Acqua Valtellina – A livello regionale il deficit di riserve idriche è del 37% inferiore rispetto alla media del periodo di riferimento.
Si tratta di una situazione critica soprattutto perché manca la neve.
In montagna le fontane aperte non sprecano acqua
Quando il lago di Livigno è in secca
Acqua Valtellina
In Valtellina, l’acqua è una risorsa centrale che modella il paesaggio, sostiene l’economia e alimenta la vita quotidiana.

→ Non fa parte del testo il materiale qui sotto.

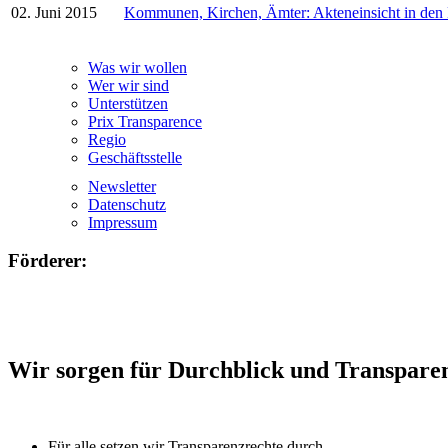
02. Juni 2015
Kommunen, Kirchen, Ämter: Akteneinsicht in den
Was wir wollen
Wer wir sind
Unterstützen
Prix Transparence
Regio
Geschäftsstelle
Newsletter
Datenschutz
Impressum
Förderer:
Wir sorgen für Durchblick und Transpare
Für alle setzen wir Transparenzrechte durch.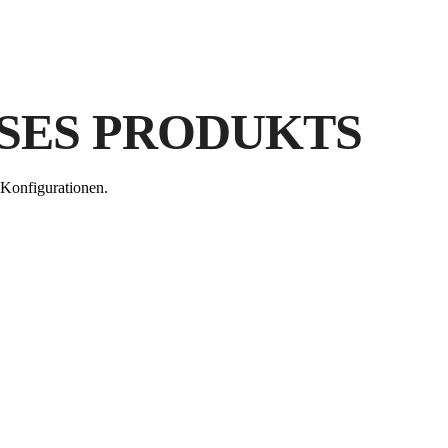
DU
RU
VE
K
FÜ
SES PRODUKTS
Konfigurationen.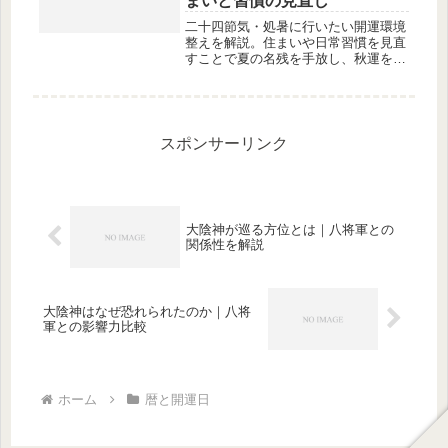
まいと習慣の見直し
二十四節気・処暑に行いたい開運環境
整えを解説。住まいや日常習慣を見直
すことで夏の名残を手放し、秋運をス
ムーズに迎えるための具体的な整え方
を紹介します。
スポンサーリンク
大陰神が巡る方位とは｜八将軍との
関係性を解説
大陰神はなぜ恐れられたのか｜八将
軍との影響力比較
ホーム
暦と開運日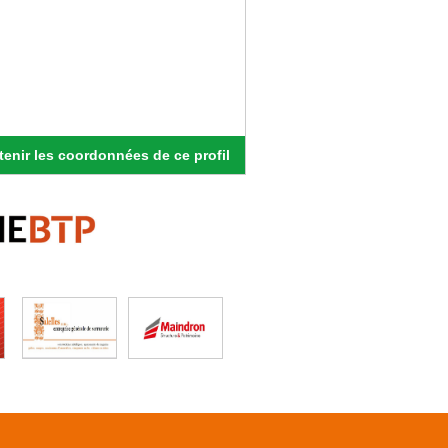
enir les coordonnées de ce profil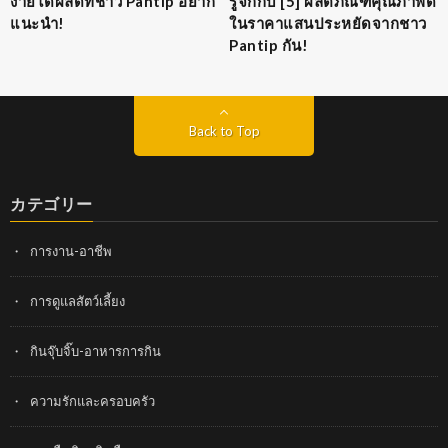
ง่ายได้ผลดีที่ชาว Pantip อยาก
รู้จักกับ [5] ผลิตภัณฑ์คุณภาพดี
แนะนำ!
ในราคาแสนประหยัดจากชาว
Pantip กัน!
Back to Top
カテゴリー
การงาน-อาชีพ
การดูแลสัตว์เลี้ยง
กินจุ๊บจิ๊บ-อาหารการกิน
ความรักและครอบครัว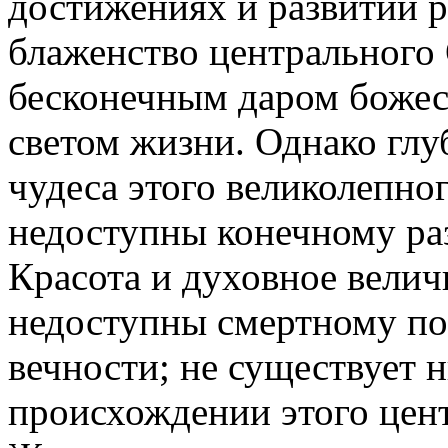
достижениях и развитии р
блаженство центрального
бесконечным даром божес
светом жизни. Однако гл
чудеса этого великолепно
недоступны конечному ра
Красота и духовное вели
недоступны смертному п
вечности; не существует н
происхождении этого цент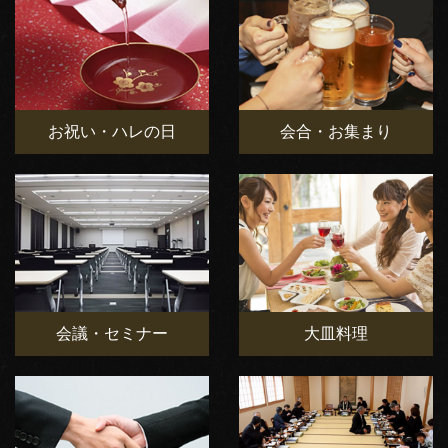
お祝い・ハレの日
会合・お集まり
会議・セミナー
大皿料理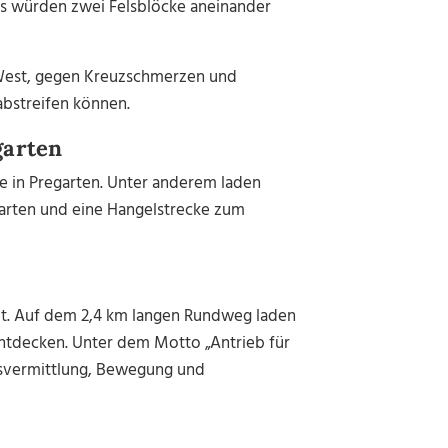
als würden zwei Felsblöcke aneinander
West
, gegen Kreuzschmerzen und
bstreifen können.
garten
 in Pregarten. Unter anderem laden
lgarten und eine Hangelstrecke zum
t.
Auf dem 2,4 km langen Rundweg laden
entdecken.
Unter dem Motto „Antrieb für
svermittlung, Bewegung und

La provincia di Sondrio è infatti uno dei bacini idrografici più importanti d’Italia.
Acqua Potabile e Sorgenti
Fonti celebri: Qui nasce l’acqua Levissima, imbottigliata a Cepina Valdisotto, che sgorga dai ghiacciai del gruppo montuoso del Radasco.
Gestione locale: La rete idrica è gestita da Secam, che cura oltre 950 sorgenti e fornisce acqua a circa 90.000 utenze. L’approvvigionamento idrico è garantito da alcuni pozzi sul fondovalle, ma soprattutto da oltre 950 sorgenti.

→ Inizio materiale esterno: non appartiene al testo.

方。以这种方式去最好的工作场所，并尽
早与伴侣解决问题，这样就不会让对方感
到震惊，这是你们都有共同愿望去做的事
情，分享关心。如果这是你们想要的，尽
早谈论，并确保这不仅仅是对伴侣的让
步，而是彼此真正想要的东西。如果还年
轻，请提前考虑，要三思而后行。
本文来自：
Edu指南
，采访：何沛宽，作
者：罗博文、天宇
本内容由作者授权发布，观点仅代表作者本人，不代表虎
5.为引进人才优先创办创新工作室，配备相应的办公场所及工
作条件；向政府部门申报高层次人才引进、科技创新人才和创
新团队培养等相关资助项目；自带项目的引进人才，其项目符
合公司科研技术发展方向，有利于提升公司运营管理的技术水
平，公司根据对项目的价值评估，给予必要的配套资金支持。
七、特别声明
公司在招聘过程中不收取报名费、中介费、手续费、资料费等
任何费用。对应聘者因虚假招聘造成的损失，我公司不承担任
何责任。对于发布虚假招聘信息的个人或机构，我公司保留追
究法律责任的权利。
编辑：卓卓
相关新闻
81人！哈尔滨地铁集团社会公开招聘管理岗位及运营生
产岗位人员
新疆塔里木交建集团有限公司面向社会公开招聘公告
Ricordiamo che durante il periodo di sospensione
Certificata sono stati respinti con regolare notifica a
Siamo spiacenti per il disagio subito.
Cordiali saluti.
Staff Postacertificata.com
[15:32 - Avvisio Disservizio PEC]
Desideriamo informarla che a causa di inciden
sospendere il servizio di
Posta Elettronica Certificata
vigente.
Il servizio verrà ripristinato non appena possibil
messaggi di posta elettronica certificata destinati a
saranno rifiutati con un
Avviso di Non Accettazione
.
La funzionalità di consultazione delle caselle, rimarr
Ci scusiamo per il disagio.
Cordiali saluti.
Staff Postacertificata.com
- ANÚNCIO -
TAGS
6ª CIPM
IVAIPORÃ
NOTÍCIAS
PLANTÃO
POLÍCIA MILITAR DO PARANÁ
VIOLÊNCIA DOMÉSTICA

Qualità: L’acqua del rubinetto è generalmente di ottima qualità, sebbene in alcune zone possa presentare una durezza significativa dovuta a minerali come calcio e magnesio.
Laghi e Sport Acquatici
Il territorio offre numerosi specchi d’acqua ideali per il trekking o lo sport:
Laghi Alpini: Il Lago Palù in Valmalenco e il suggestivo “Bidet della Contessa” in Val di Mello.
Grandi Bacini: I Laghi di Cancano in Valdidentro e il Lago di Livigno.

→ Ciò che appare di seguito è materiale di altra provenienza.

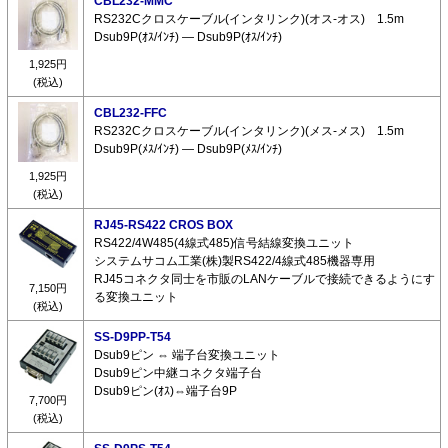
CBL232-MMC
RS232Cクロスケーブル(インタリンク)(オス-オス) 1.5m
Dsub9P(ｵｽ/ｲﾝﾁ) ― Dsub9P(ｵｽ/ｲﾝﾁ)
1,925円
(税込)
CBL232-FFC
RS232Cクロスケーブル(インタリンク)(メス-メス) 1.5m
Dsub9P(ﾒｽ/ｲﾝﾁ) ― Dsub9P(ﾒｽ/ｲﾝﾁ)
1,925円
(税込)
RJ45-RS422 CROS BOX
RS422/4W485(4線式485)信号結線変換ユニット
システムサコム工業(株)製RS422/4線式485機器専用
RJ45コネクタ同士を市販のLANケーブルで接続できるようにす
7,150円
る変換ユニット
(税込)
SS-D9PP-T54
Dsub9ピン ⇔ 端子台変換ユニット
Dsub9ピン中継コネクタ端子台
Dsub9ピン(ｵｽ)⇔端子台9P
7,700円
(税込)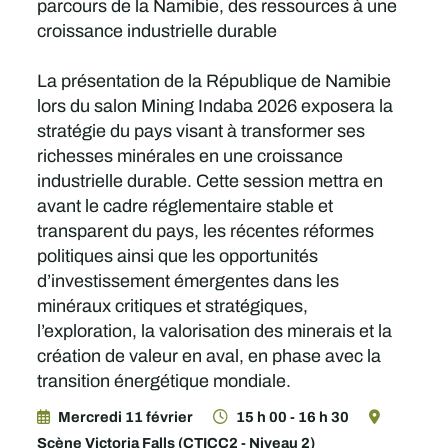
parcours de la Namibie, des ressources à une
croissance industrielle durable
La présentation de la République de Namibie
lors du salon Mining Indaba 2026 exposera la
stratégie du pays visant à transformer ses
richesses minérales en une croissance
industrielle durable. Cette session mettra en
avant le cadre réglementaire stable et
transparent du pays, les récentes réformes
politiques ainsi que les opportunités
d’investissement émergentes dans les
minéraux critiques et stratégiques,
l’exploration, la valorisation des minerais et la
création de valeur en aval, en phase avec la
transition énergétique mondiale.
Mercredi 11 février
15 h 00 - 16 h 30
Scène Victoria Falls (CTICC2 - Niveau 2)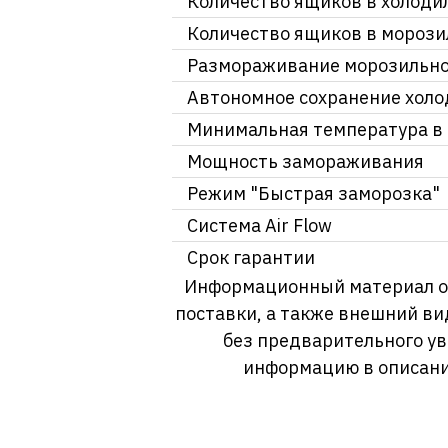
Количество ящиков в холоди
Количество ящиков в мороз
Размораживание морозильн
Автономное сохранение холо
Минимальная температура в
Мощность замораживания
Режим "Быстрая заморозка"
Система Air Flow
Срок гарантии
Информационный материал о т
поставки, а также внешний ви
без предварительного у
информацию в описани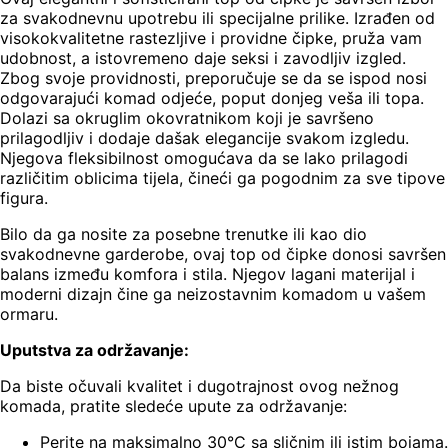
za svakodnevnu upotrebu ili specijalne prilike. Izrađen od
visokokvalitetne rastezljive i providne čipke, pruža vam
udobnost, a istovremeno daje seksi i zavodljiv izgled.
Zbog svoje providnosti, preporučuje se da se ispod nosi
odgovarajući komad odjeće, poput donjeg veša ili topa.
Dolazi sa okruglim okovratnikom koji je savršeno
prilagodljiv i dodaje dašak elegancije svakom izgledu.
Njegova fleksibilnost omogućava da se lako prilagodi
različitim oblicima tijela, čineći ga pogodnim za sve tipove
figura.
Bilo da ga nosite za posebne trenutke ili kao dio
svakodnevne garderobe, ovaj top od čipke donosi savršen
balans između komfora i stila. Njegov lagani materijal i
moderni dizajn čine ga neizostavnim komadom u vašem
ormaru.
Uputstva za održavanje:
Da biste očuvali kvalitet i dugotrajnost ovog nežnog
komada, pratite sledeće upute za održavanje:
Perite na maksimalno 30°C sa sličnim ili istim bojama.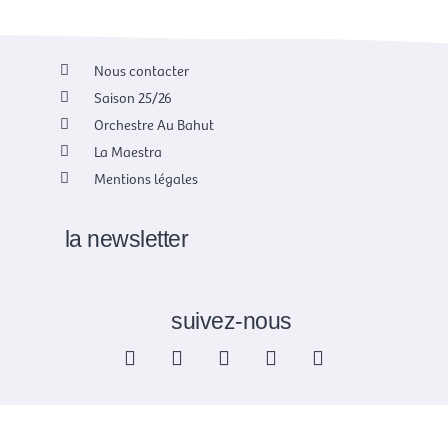
Nous contacter
Saison 25/26
Orchestre Au Bahut
La Maestra
Mentions légales
la newsletter
suivez-nous
F
X
I
Y
L
a
-
n
o
i
c
t
s
u
n
e
w
t
t
k
b
i
a
u
e
o
t
g
b
d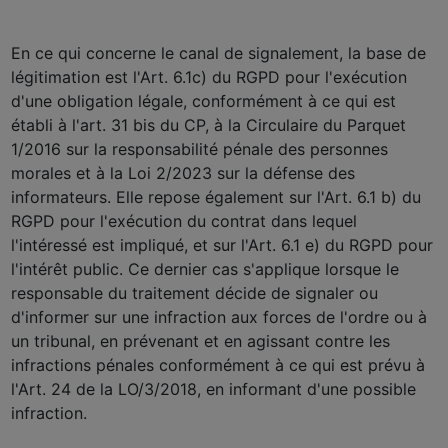
En ce qui concerne le canal de signalement, la base de
légitimation est l'Art. 6.1c) du RGPD pour l'exécution
d'une obligation légale, conformément à ce qui est
établi à l'art. 31 bis du CP, à la Circulaire du Parquet
1/2016 sur la responsabilité pénale des personnes
morales et à la Loi 2/2023 sur la défense des
informateurs. Elle repose également sur l'Art. 6.1 b) du
RGPD pour l'exécution du contrat dans lequel
l'intéressé est impliqué, et sur l'Art. 6.1 e) du RGPD pour
l'intérêt public. Ce dernier cas s'applique lorsque le
responsable du traitement décide de signaler ou
d'informer sur une infraction aux forces de l'ordre ou à
un tribunal, en prévenant et en agissant contre les
infractions pénales conformément à ce qui est prévu à
l'Art. 24 de la LO/3/2018, en informant d'une possible
infraction.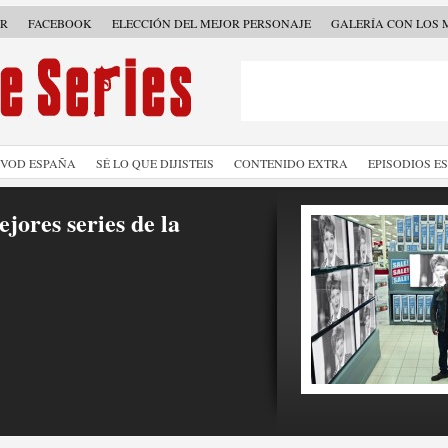
ER
FACEBOOK
ELECCIÓN DEL MEJOR PERSONAJE
GALERÍA CON LOS 
SVOD ESPAÑA
SÉ LO QUE DIJISTEIS
CONTENIDO EXTRA
EPISODIOS E
jores series de la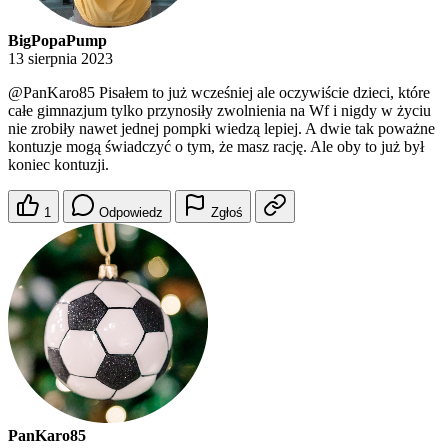
BigPopaPump
13 sierpnia 2023
@PanKaro85
Pisałem to już wcześniej ale oczywiście dzieci, które
całe gimnazjum tylko przynosiły zwolnienia na Wf i nigdy w życiu
nie zrobiły nawet jednej pompki wiedzą lepiej. A dwie tak poważne
kontuzje mogą świadczyć o tym, że masz rację. Ale oby to już był
koniec kontuzji.
1
Odpowiedz
Zgłoś
PanKaro85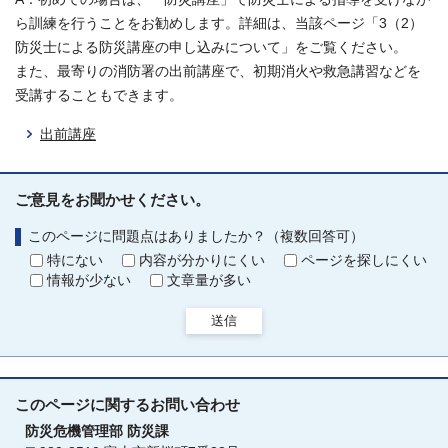
ら訓練を行うことをお勧めします。詳細は、当該ページ「3（2）
防災士による防災講座の申し込みについて」をご覧ください。
また、最寄りの消防署の出前講座で、初期消火や救急講習などを
受講することもできます。
出前講座
ご意見をお聞かせください。
このページに問題点はありましたか？（複数回答可）
特にない
内容が分かりにくい
ページを探しにくい
情報が少ない
文章量が多い
送信
このページに関する
お問い合わせ
防災危機管理部
防災課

Attività: I fiumi (come l’Adda) sono popolari per il rafting, il canyoning e la pesca sportiva.
Energia e Agricoltura
Idroelettrico: L’acqua alimenta numerose centrali che producono energia pulita fin dal dopoguerra.
Colture: È fondamentale per l’irrigazione dei famosi meleti e dei vigneti terrazzati della valle.
Termalismo
La Valtellina è famosa anche per le sue acque termali naturali, in particolare a Bormio (Bagni Vecchi e Nuovi) e in Val Masino, utilizzate fin dall’antichità per scopi terapeutici e relax.